> **Work instructions**
Work through the listing below, copying each line that carries the word "temperatura".

> **Information supplied**

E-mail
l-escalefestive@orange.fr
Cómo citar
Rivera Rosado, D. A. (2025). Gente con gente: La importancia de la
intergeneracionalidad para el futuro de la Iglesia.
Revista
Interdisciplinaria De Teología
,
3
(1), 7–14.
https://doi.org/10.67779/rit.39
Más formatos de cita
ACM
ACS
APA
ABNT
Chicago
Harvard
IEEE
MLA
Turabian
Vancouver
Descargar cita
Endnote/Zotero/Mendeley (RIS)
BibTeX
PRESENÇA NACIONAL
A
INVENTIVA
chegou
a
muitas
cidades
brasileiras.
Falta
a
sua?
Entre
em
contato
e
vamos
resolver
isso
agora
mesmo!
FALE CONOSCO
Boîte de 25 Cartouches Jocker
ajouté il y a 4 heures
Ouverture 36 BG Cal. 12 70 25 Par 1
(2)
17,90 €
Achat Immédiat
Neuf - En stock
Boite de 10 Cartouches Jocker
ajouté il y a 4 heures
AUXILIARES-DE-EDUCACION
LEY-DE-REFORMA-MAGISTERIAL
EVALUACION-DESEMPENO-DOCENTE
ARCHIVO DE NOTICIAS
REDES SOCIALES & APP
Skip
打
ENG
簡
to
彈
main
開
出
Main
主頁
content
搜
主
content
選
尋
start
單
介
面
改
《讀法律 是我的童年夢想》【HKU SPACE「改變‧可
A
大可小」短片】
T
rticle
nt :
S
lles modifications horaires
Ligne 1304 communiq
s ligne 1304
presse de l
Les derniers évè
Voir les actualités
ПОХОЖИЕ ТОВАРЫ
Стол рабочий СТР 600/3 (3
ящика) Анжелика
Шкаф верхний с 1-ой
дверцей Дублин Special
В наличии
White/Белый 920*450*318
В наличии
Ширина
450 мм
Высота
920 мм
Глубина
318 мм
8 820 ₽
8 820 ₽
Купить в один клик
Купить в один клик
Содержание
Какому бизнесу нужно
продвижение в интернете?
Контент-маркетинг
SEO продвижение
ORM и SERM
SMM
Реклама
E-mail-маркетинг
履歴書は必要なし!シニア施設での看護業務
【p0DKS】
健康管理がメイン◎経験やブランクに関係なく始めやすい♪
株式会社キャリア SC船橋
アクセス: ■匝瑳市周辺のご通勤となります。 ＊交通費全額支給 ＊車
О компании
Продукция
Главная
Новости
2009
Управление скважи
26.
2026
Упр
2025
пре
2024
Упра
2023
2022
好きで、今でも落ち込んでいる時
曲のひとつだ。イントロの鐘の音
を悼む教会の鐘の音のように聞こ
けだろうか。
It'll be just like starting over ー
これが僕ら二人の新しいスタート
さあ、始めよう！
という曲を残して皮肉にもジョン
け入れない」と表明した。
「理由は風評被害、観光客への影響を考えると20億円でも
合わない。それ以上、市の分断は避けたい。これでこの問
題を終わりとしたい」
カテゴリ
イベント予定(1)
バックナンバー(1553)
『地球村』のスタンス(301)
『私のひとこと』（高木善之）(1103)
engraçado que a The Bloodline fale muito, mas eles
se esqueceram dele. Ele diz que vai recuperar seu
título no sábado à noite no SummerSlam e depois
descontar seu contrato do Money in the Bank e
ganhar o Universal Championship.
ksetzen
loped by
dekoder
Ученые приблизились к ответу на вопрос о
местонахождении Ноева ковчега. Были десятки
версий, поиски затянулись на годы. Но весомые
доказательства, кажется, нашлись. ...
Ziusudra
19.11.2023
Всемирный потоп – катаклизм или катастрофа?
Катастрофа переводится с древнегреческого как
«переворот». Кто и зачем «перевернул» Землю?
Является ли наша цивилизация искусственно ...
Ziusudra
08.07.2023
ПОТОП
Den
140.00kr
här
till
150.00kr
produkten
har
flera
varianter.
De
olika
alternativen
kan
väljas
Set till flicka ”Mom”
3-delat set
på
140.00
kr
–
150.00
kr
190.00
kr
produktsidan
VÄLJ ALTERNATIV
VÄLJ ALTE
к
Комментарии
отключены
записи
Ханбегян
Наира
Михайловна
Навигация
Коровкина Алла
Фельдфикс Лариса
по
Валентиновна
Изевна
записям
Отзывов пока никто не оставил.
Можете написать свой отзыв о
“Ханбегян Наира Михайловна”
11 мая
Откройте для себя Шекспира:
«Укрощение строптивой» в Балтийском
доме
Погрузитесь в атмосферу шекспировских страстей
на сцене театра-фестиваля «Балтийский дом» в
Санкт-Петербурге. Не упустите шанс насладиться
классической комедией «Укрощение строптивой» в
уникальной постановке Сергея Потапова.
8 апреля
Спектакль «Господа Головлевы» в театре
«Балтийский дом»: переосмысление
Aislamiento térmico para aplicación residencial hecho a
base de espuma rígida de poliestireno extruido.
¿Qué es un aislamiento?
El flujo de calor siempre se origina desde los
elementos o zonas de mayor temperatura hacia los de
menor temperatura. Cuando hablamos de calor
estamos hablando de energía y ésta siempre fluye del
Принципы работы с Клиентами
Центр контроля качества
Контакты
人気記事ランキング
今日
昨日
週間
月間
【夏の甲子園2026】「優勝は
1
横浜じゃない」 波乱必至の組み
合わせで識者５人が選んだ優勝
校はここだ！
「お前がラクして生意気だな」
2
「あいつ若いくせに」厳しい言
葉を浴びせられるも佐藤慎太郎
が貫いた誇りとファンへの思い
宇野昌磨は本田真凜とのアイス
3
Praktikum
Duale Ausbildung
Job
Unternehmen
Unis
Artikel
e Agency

> **Answer box**
elementos o zonas de mayor temperatura hacia los de
menor temperatura. Cuando hablamos de calor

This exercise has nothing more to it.